Mitochondria Defects in Brains of Parkinson’s Patients Might Play Protective Role
Defects in mitochondria, the cell’s microscopic powerhouses, might actually protect Parkinson’s disease patients, a Norwegian study suggests.
The findings show that, contrary to all current theories, deficiencies in complex I — a key component of mitochondria — exist randomly throughout the brains of Parkinson’s patients, not only in affected regions. In addition, researchers think these deficiencies protect against the formation of protein aggregates.
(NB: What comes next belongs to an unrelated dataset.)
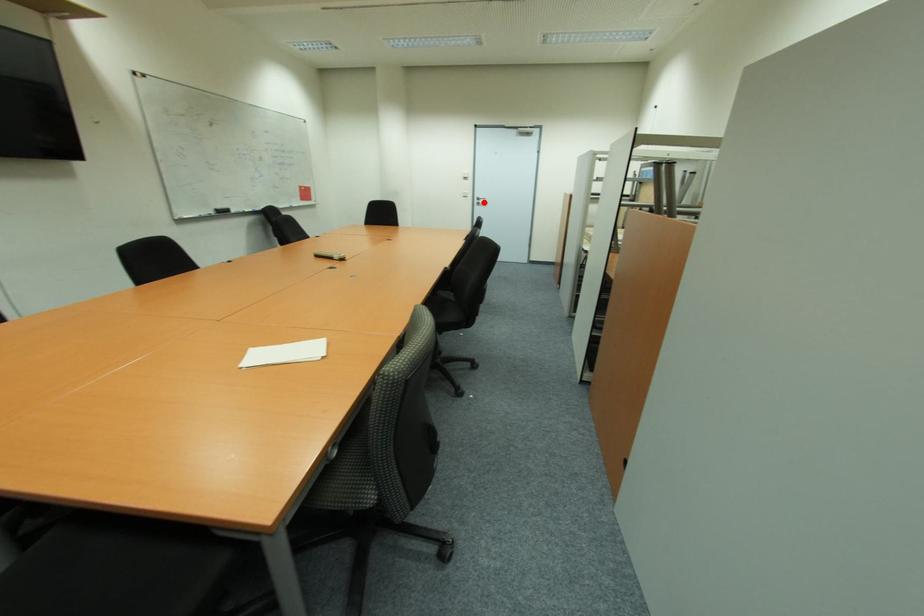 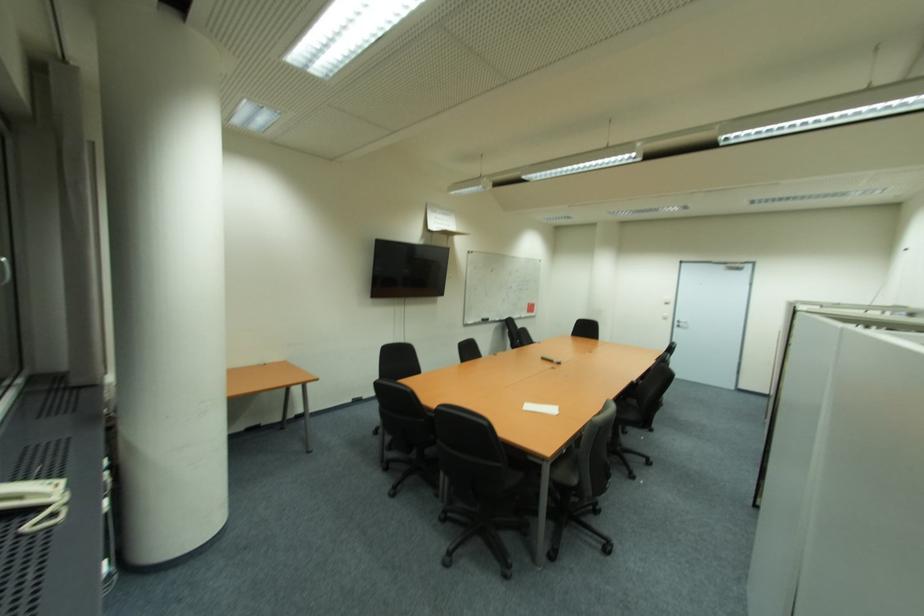 The point at the highlighted location is marked in the first image. Where is the corresponding point in the second image?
Their study, “Neuronal complex I deficiency occurs throughout the Parkinson’s disease brain, but is not associated with neurodegeneration or mitochondrial DNA damage,” appeared in Acta Neuropathologica.
Mitochondria are tiny structures within cells that produce all the energy needed for survival. The process of energy production relies on several protein complexes.
In 1989, researchers found that one of these complexes, complex I, was impaired in neurons from the substantia nigra of Parkinson’s patients. This brain region is particularly vulnerable to Parkinson’s disease, which led to the hypothesis that complex I deficiencies were caused by accumulating mitochondrial DNA damage in these neurons and contribute to neurodegeneration.
But a new study by Norway’s University of Bergen contradicts this decades-old hypothesis.
“We hypothesized that if complex I deficiency is actively involved in the neurodegenerative process of PD, it should not be limited to the [substantia nigra], but extend to other regions of the brain involved in the disease,” they said.
To address this question, they examined the activity and function of complex I in different brain regions of Parkinson’s patients, and compared them with those of healthy volunteers.
Interestingly, they found complex I deficiency not only in substantia nigra, but throughout the brains of Parkinson’s patients — including areas not affected by the neurodegenerative process, like the cerebellum.
With the exception of cells in the substantia nigra, no correlation existed between complex I loss and mitochondrial DNA damage load.
“This new study shows that complex-I deficiency is, in fact, a global phenomenon in the brains of persons with Parkinson’s disease, and is found indiscriminately in both affected and healthy brain regions,” Charalampos Tzoulis, principal investigator at the University of Bergen’s Department of Clinical Science and senior author of the study, said in a news release.
The team found that neurons lacking complex I function were significantly less likely to develop Lewy bodies, the aggregates of protein fibrils that are a hallmark of Parkinson’s disease.
“It is possible that complex-I deficiency is part of a compensatory regulation attempting to protect the brain in Parkinson’s disease, for instance via decreased production of oxidative free radical species,” Tsouliz said. “Irrespective of whether it is a pathogenic event or compensatory response, the extent of neuronal complex-I deficiency in [Parkinson’s disease] suggests that it is an important and inherent part of the disorder.”